Bu iki ülkedeki "iç meseleler"in ABD'nin başını çektiği küresel "demokrasi kampanyası" ile direkt bir ilintisi var.
ABD Küba'nın güneyindeki Haiti'yi öteden beri kendi nüfuz alanı içine almıştır. Washington gerek gördüğü zaman diktatörleri desteklemiş (Duvalier gibi), istediği zaman da seçilmiş liderleri (Aristide gibi) desteklemiş ya da onu saf dışı etmiştir. Nitekim 1991'de CIA'nın bir manevrası ile dışlanan Aristide, 1994'te Clinton tarafından yeniden işbaşına getirilmişti. Geçen hafta sonu ise Bush, bir despot olmaya başlayan Aristide'in gösteriler sonunda alaşağı edilmesine göz yummuştur...
Washington şimdi "demokrasi uğruna", Haiti'de yeni bir yönetimin kurulmasına, adaya gönderdiği askeri birliklerle, yardımcı oluyor. Bu kez yanında Fransa da var!..
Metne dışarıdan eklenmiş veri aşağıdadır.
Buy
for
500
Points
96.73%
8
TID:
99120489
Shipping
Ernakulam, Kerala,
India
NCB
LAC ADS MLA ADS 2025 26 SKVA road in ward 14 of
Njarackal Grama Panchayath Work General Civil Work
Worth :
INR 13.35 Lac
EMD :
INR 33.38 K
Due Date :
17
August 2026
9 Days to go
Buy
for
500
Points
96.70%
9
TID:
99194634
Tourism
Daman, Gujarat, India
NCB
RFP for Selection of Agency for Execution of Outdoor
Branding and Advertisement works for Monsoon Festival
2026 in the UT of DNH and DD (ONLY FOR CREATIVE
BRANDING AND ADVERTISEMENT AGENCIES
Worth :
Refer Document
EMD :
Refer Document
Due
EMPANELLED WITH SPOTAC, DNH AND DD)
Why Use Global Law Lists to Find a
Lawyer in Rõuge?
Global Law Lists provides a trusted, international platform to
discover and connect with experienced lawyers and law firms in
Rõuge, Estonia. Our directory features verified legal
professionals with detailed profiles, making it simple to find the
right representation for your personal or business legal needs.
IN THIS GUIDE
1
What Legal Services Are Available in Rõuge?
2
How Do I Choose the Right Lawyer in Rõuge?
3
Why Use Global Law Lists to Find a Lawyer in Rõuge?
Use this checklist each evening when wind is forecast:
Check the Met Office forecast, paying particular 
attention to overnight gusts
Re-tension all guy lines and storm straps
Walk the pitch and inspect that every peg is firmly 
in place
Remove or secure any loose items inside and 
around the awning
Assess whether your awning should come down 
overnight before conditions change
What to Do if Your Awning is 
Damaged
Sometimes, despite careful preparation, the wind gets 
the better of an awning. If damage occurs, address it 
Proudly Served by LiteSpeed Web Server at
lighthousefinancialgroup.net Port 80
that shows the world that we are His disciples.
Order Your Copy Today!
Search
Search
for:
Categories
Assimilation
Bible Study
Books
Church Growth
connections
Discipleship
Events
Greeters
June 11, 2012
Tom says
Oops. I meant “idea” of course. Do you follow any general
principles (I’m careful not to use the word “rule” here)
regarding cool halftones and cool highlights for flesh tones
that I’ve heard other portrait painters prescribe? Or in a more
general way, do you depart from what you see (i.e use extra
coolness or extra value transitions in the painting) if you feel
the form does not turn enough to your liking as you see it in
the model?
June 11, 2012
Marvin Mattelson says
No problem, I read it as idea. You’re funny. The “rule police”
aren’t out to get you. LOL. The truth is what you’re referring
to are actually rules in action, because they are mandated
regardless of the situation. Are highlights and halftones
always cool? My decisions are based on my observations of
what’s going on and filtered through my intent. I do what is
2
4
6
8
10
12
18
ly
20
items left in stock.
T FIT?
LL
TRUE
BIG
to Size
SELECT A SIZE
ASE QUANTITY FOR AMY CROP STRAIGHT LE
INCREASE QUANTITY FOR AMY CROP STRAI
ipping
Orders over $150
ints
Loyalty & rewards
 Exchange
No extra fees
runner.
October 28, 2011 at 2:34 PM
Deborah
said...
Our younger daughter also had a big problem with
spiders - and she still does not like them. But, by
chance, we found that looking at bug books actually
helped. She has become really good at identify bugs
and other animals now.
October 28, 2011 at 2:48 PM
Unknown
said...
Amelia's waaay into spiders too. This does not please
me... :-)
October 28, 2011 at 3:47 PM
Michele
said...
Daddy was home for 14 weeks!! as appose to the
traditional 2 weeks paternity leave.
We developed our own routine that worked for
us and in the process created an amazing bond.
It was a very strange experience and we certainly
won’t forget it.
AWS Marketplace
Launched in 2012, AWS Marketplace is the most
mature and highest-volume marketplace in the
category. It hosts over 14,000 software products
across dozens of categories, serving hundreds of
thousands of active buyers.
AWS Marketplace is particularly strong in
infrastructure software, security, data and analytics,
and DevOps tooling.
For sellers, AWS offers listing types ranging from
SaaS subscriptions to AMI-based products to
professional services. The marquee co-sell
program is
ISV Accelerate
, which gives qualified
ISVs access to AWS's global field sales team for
Venezüella'da Hugo Chavez'in de benzer bir akıbete uğraması şaşırtıcı olmayacak. Chavez de halkı bezdiren bir despot, üstelik Castro yanlısı ve ABD karşıtı... Ve daha önemlisi, Venezüella ABD'nin petrol ihtiyacının önemli bir kısmını karşılayan ülke... Dolayısı ile ona da demokrasi lazım!..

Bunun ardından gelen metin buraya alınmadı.